I for sure as hell am!  

I don't know why, but I always thought that a steam train without a caboose always felt EMPTY...no ending substance or as if there's a missing piece. Sure, in this day and age, you don't need it anymore because the EOT device tells the engineers EVERYTHING they need to know about the train at all times, but I like to stick with the old times where the crew at the end of the train always mattered. 

Well anyway, let me know how you guys feel about cabooses. You may like them or you may hate them with a passion..I don't know, but state your opinions anyway. Who knows, maybe in the future we will either get something newer or even revert back to the caboose (in real life).


----------



## broox (Apr 13, 2012)

Not a fan of them... or boxcars either.

I might come around one day though


----------



## jjb727 (Apr 13, 2012)

its all good. not everyone will like them. what do you use then?


----------



## broox (Apr 13, 2012)

I dont have an operational layout at the moment, building my first DCC setup.
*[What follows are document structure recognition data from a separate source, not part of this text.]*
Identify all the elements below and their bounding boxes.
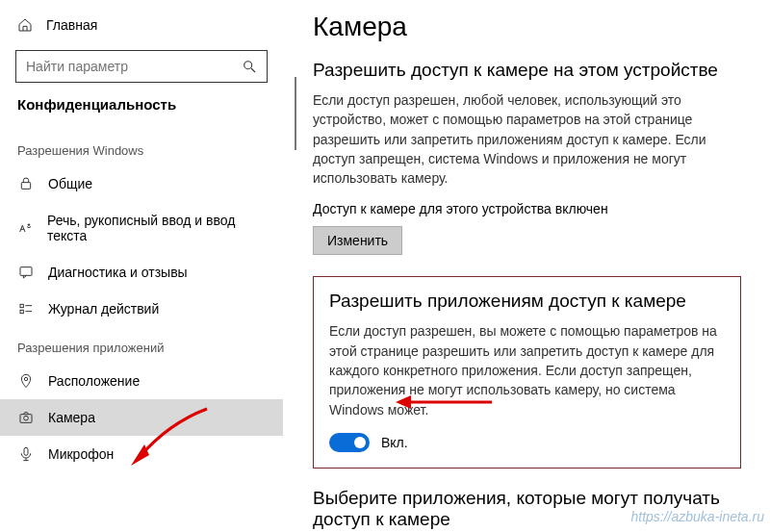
search-box[interactable] <box>15 50 268 83</box>
location-icon <box>17 373 35 389</box>
section1-heading: Разрешить доступ к камере на этом устрой… <box>313 60 741 81</box>
svg-point-3 <box>29 224 31 226</box>
nav-label: Микрофон <box>48 446 114 462</box>
search-input[interactable] <box>16 59 232 74</box>
svg-rect-6 <box>20 310 23 313</box>
scroll-indicator <box>295 77 296 150</box>
page-title: Камера <box>313 12 741 42</box>
nav-label: Журнал действий <box>48 301 159 317</box>
nav-activity[interactable]: Журнал действий <box>0 291 283 327</box>
lock-icon <box>17 176 35 191</box>
microphone-icon <box>17 446 35 462</box>
svg-point-11 <box>24 416 29 420</box>
svg-line-1 <box>251 68 255 72</box>
nav-label: Камера <box>48 410 95 425</box>
nav-location[interactable]: Расположение <box>0 363 283 399</box>
allow-apps-section: Разрешить приложениям доступ к камере Ес… <box>313 276 741 468</box>
section2-heading: Разрешить приложениям доступ к камере <box>329 291 725 312</box>
svg-point-0 <box>244 62 252 69</box>
activity-icon <box>17 301 35 317</box>
group-label-windows: Разрешения Windows <box>0 130 283 165</box>
speech-icon <box>17 220 34 236</box>
search-icon <box>232 59 267 74</box>
svg-rect-4 <box>20 267 32 276</box>
home-nav[interactable]: Главная <box>0 10 283 40</box>
content-pane: Камера Разрешить доступ к камере на этом… <box>284 0 770 532</box>
svg-point-9 <box>24 377 27 380</box>
nav-general[interactable]: Общие <box>0 165 283 202</box>
nav-microphone[interactable]: Микрофон <box>0 436 283 472</box>
svg-rect-12 <box>24 447 28 455</box>
nav-label: Диагностика и отзывы <box>48 265 188 280</box>
camera-icon <box>17 410 35 425</box>
sidebar-category-title: Конфиденциальность <box>0 96 283 130</box>
nav-diagnostics[interactable]: Диагностика и отзывы <box>0 254 283 291</box>
group-label-apps: Разрешения приложений <box>0 327 283 363</box>
home-label: Главная <box>46 17 97 33</box>
device-access-status: Доступ к камере для этого устройства вкл… <box>313 201 741 216</box>
svg-rect-5 <box>20 304 23 307</box>
toggle-state-label: Вкл. <box>381 435 408 450</box>
nav-label: Расположение <box>48 373 140 389</box>
nav-label: Речь, рукописный ввод и ввод текста <box>47 213 266 243</box>
section2-description: Если доступ разрешен, вы можете с помощь… <box>329 321 725 418</box>
section1-description: Если доступ разрешен, любой человек, исп… <box>313 90 741 188</box>
svg-rect-2 <box>21 183 30 190</box>
nav-label: Общие <box>48 176 92 191</box>
nav-camera[interactable]: Камера <box>0 399 283 436</box>
feedback-icon <box>17 265 35 280</box>
nav-speech[interactable]: Речь, рукописный ввод и ввод текста <box>0 202 283 254</box>
home-icon <box>17 17 33 33</box>
change-button[interactable]: Изменить <box>313 226 402 255</box>
choose-apps-heading: Выберите приложения, которые могут получ… <box>313 488 741 530</box>
apps-access-toggle[interactable] <box>329 433 370 452</box>
settings-sidebar: Главная Конфиденциальность Разрешения Wi… <box>0 0 284 532</box>
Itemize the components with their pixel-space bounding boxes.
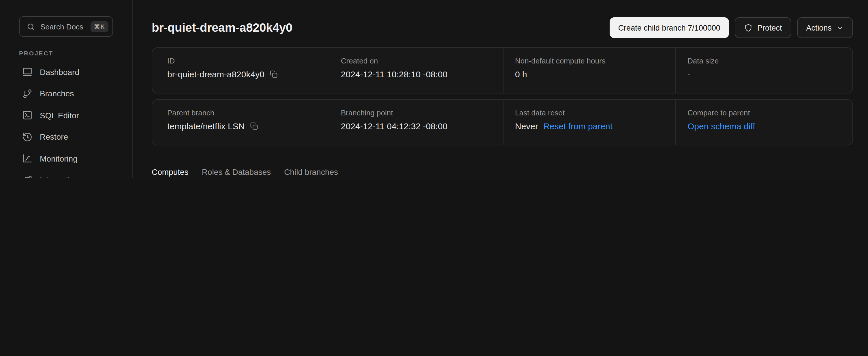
search-label: Search Docs	[40, 22, 85, 31]
sidebar-item-label: Integrations	[40, 176, 82, 178]
sidebar-item-branches[interactable]: Branches	[0, 83, 132, 105]
tab-computes[interactable]: Computes	[152, 167, 189, 178]
create-child-branch-button[interactable]: Create child branch 7/100000	[610, 17, 729, 38]
chevron-down-icon	[836, 24, 844, 31]
sidebar-item-label: SQL Editor	[40, 111, 79, 120]
sidebar-item-label: Restore	[40, 132, 68, 142]
reset-from-parent-link[interactable]: Reset from parent	[543, 121, 613, 131]
branch-title: br-quiet-dream-a820k4y0	[152, 21, 292, 35]
sidebar-item-monitoring[interactable]: Monitoring	[0, 148, 132, 169]
protect-button[interactable]: Protect	[735, 17, 791, 38]
search-shortcut-badge: ⌘K	[90, 21, 108, 32]
info-cell-compute-hours: Non-default compute hours 0 h	[503, 48, 675, 93]
sidebar-item-sql-editor[interactable]: SQL Editor	[0, 105, 132, 126]
info-cell-id: ID br-quiet-dream-a820k4y0	[152, 48, 329, 93]
sidebar-item-dashboard[interactable]: Dashboard	[0, 61, 132, 83]
app-root: Search Docs ⌘K PROJECT Dashboard Branche…	[0, 0, 868, 178]
branch-parent-card: Parent branch template/netflix LSN Branc…	[152, 99, 853, 145]
sidebar-item-integrations[interactable]: Integrations	[0, 169, 132, 178]
sidebar-item-label: Dashboard	[40, 67, 79, 77]
page-header: br-quiet-dream-a820k4y0 Create child bra…	[152, 17, 853, 38]
copy-icon[interactable]	[270, 70, 278, 79]
history-icon	[22, 131, 33, 143]
shield-icon	[744, 23, 753, 32]
route-icon	[22, 175, 33, 178]
tab-child-branches[interactable]: Child branches	[284, 167, 338, 178]
git-branch-icon	[22, 88, 33, 99]
copy-icon[interactable]	[250, 122, 258, 130]
branch-info-card: ID br-quiet-dream-a820k4y0 Created on 20…	[152, 47, 853, 93]
sidebar-item-label: Branches	[40, 89, 74, 98]
main-content: br-quiet-dream-a820k4y0 Create child bra…	[133, 0, 868, 178]
info-cell-data-size: Data size -	[675, 48, 852, 93]
sidebar: Search Docs ⌘K PROJECT Dashboard Branche…	[0, 0, 133, 178]
terminal-icon	[22, 110, 33, 121]
search-icon	[27, 22, 35, 31]
branch-tabs: Computes Roles & Databases Child branche…	[152, 167, 853, 178]
search-docs-button[interactable]: Search Docs ⌘K	[19, 16, 113, 37]
chart-icon	[22, 153, 33, 164]
open-schema-diff-link[interactable]: Open schema diff	[687, 121, 755, 131]
info-cell-compare-to-parent: Compare to parent Open schema diff	[675, 100, 852, 145]
info-cell-branching-point: Branching point 2024-12-11 04:12:32 -08:…	[329, 100, 503, 145]
actions-button[interactable]: Actions	[797, 17, 853, 38]
sidebar-item-restore[interactable]: Restore	[0, 126, 132, 148]
sidebar-item-label: Monitoring	[40, 154, 78, 163]
sidebar-section-project: PROJECT	[19, 50, 132, 57]
header-actions: Create child branch 7/100000 Protect Act…	[610, 17, 853, 38]
info-cell-last-data-reset: Last data reset Never Reset from parent	[503, 100, 675, 145]
info-cell-created-on: Created on 2024-12-11 10:28:10 -08:00	[329, 48, 503, 93]
info-cell-parent-branch: Parent branch template/netflix LSN	[152, 100, 329, 145]
tab-roles-databases[interactable]: Roles & Databases	[202, 167, 271, 178]
dashboard-icon	[22, 67, 33, 78]
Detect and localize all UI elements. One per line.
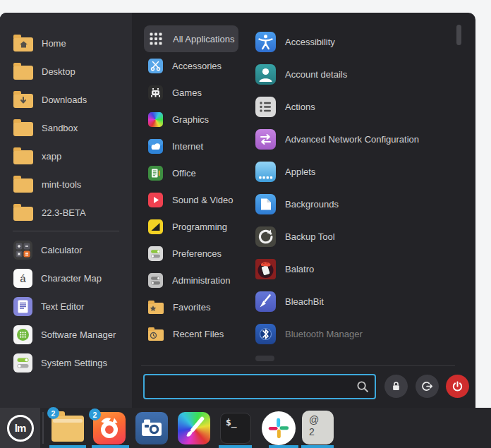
sidebar-item-text-editor[interactable]: Text Editor: [0, 292, 132, 320]
taskbar-item-files[interactable]: 2: [51, 411, 84, 443]
sidebar-item-mint-tools[interactable]: mint-tools: [0, 170, 132, 198]
app-backgrounds[interactable]: Backgrounds: [247, 188, 459, 220]
category-programming[interactable]: Programming: [144, 213, 238, 240]
clock-folder-icon: [148, 327, 164, 341]
app-balatro[interactable]: Balatro: [247, 253, 459, 285]
sidebar-item-label: Downloads: [42, 95, 87, 105]
sidebar-item-label: Sandbox: [42, 123, 78, 133]
app-label: Bluetooth Manager: [285, 329, 363, 339]
active-window-indicator: [49, 445, 86, 448]
search-bar: [143, 374, 376, 399]
calculator-icon: [13, 241, 32, 260]
category-office[interactable]: Office: [144, 159, 238, 186]
app-label: Account details: [285, 69, 347, 80]
taskbar-item-at-window[interactable]: @ 2: [302, 411, 334, 444]
toggles-green-icon: [148, 246, 163, 261]
slack-icon: [262, 411, 296, 445]
lock-icon: [389, 380, 403, 393]
paint-brush-icon: [178, 412, 210, 444]
app-bluetooth-manager[interactable]: Bluetooth Manager: [247, 317, 459, 350]
app-label: Advanced Network Configuration: [285, 134, 419, 145]
taskbar-item-slack[interactable]: [262, 411, 296, 445]
category-games[interactable]: Games: [144, 79, 238, 106]
search-input[interactable]: [143, 374, 376, 399]
taskbar-separator: [42, 412, 44, 444]
user-icon: [255, 64, 276, 85]
system-settings-icon: [13, 353, 32, 373]
accessibility-icon: [255, 32, 276, 52]
taskbar-item-firefox[interactable]: 2: [93, 412, 126, 444]
cloud-icon: [148, 139, 163, 154]
app-accessibility[interactable]: Accessibility: [247, 25, 459, 58]
category-sound-video[interactable]: Sound & Video: [144, 186, 238, 213]
folder-icon: [13, 66, 33, 80]
scrollbar-thumb[interactable]: [456, 25, 461, 45]
category-preferences[interactable]: Preferences: [144, 240, 238, 267]
category-accessories[interactable]: Accessories: [144, 52, 238, 79]
app-label: Backgrounds: [285, 199, 339, 210]
sidebar-item-label: System Settings: [41, 358, 107, 368]
circular-arrow-icon: [255, 226, 276, 247]
category-label: All Applications: [173, 34, 234, 44]
sidebar-item-character-map[interactable]: á Character Map: [0, 264, 132, 292]
active-window-indicator: [92, 445, 129, 448]
menu-button[interactable]: lm: [0, 408, 40, 448]
taskbar-item-terminal[interactable]: $_: [220, 413, 251, 444]
app-applets[interactable]: Applets: [247, 155, 459, 188]
mint-menu-panel: Home Desktop Downloads Sandbox: [0, 13, 475, 408]
sidebar-item-xapp[interactable]: xapp: [0, 142, 132, 170]
app-actions[interactable]: Actions: [247, 90, 459, 123]
sidebar-item-calculator[interactable]: Calculator: [0, 236, 132, 264]
app-bleachbit[interactable]: BleachBit: [247, 285, 459, 317]
category-recent-files[interactable]: Recent Files: [144, 320, 238, 347]
sidebar-item-223-beta[interactable]: 22.3-BETA: [0, 198, 132, 226]
power-button[interactable]: [446, 375, 469, 398]
sidebar-item-label: mint-tools: [42, 179, 81, 190]
home-folder-icon: [13, 37, 33, 52]
sidebar-item-label: Software Manager: [41, 329, 116, 340]
sidebar-item-label: Calculator: [41, 245, 83, 255]
lock-button[interactable]: [384, 375, 408, 398]
sidebar-item-home[interactable]: Home: [0, 29, 132, 57]
category-label: Games: [172, 87, 202, 98]
app-backup-tool[interactable]: Backup Tool: [247, 220, 459, 253]
taskbar-item-paint[interactable]: [178, 412, 210, 444]
app-label: BleachBit: [285, 296, 324, 307]
sidebar-item-label: Desktop: [42, 66, 75, 77]
character-map-icon: á: [13, 269, 32, 288]
category-administration[interactable]: Administration: [144, 267, 238, 293]
balatro-card-icon: [255, 259, 276, 279]
sidebar-item-desktop[interactable]: Desktop: [0, 57, 132, 85]
category-favorites[interactable]: Favorites: [144, 293, 238, 320]
menu-sidebar: Home Desktop Downloads Sandbox: [0, 13, 132, 408]
toggles-gray-icon: [148, 273, 163, 288]
logout-button[interactable]: [416, 375, 439, 398]
list-icon: [255, 97, 276, 117]
app-label: Accessibility: [285, 37, 335, 47]
star-folder-icon: [148, 301, 164, 314]
app-advanced-network-configuration[interactable]: Advanced Network Configuration: [247, 123, 459, 155]
at-icon: @ 2: [302, 411, 334, 444]
app-label: Balatro: [285, 264, 314, 274]
invader-icon: [148, 85, 163, 100]
category-all-applications[interactable]: All Applications: [144, 25, 238, 52]
setsquare-icon: [148, 219, 163, 234]
category-label: Graphics: [172, 114, 209, 125]
category-graphics[interactable]: Graphics: [144, 106, 238, 133]
category-label: Programming: [172, 222, 227, 232]
sidebar-item-software-manager[interactable]: Software Manager: [0, 320, 132, 349]
folder-icon: [13, 207, 33, 221]
desktop: Home Desktop Downloads Sandbox: [0, 0, 491, 448]
sidebar-item-downloads[interactable]: Downloads: [0, 85, 132, 114]
taskbar-item-screenshot[interactable]: [135, 412, 168, 444]
window-count-badge: 2: [47, 407, 59, 419]
sidebar-item-sandbox[interactable]: Sandbox: [0, 114, 132, 142]
app-account-details[interactable]: Account details: [247, 58, 459, 90]
category-label: Administration: [172, 275, 230, 286]
application-list: Accessibility Account details: [247, 25, 459, 350]
category-label: Office: [172, 168, 196, 178]
sidebar-item-system-settings[interactable]: System Settings: [0, 349, 132, 377]
partial-app-row: [255, 356, 274, 361]
category-internet[interactable]: Internet: [144, 133, 238, 159]
category-label: Preferences: [172, 248, 222, 259]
No doubt I will use Cabeese and Boxcars


----------



## gunrunnerjohn (Nov 10, 2010)

In the era of steam trains, very few ran without a caboose. Even in modern times there are a few of them around, though most trains now run without them.


----------



## New Berlin RR (Feb 11, 2012)

personially I don't care either way, but on my road my road uses every thing it can for as long as they can and fixes things till its no longer fixable then off to "scrap" it goes to be reused and what ever is not able to be salvaged is scraped for metal...so my road will be using steam, cabooses, diesels and what ever else there is...


----------



## norgale (Apr 4, 2011)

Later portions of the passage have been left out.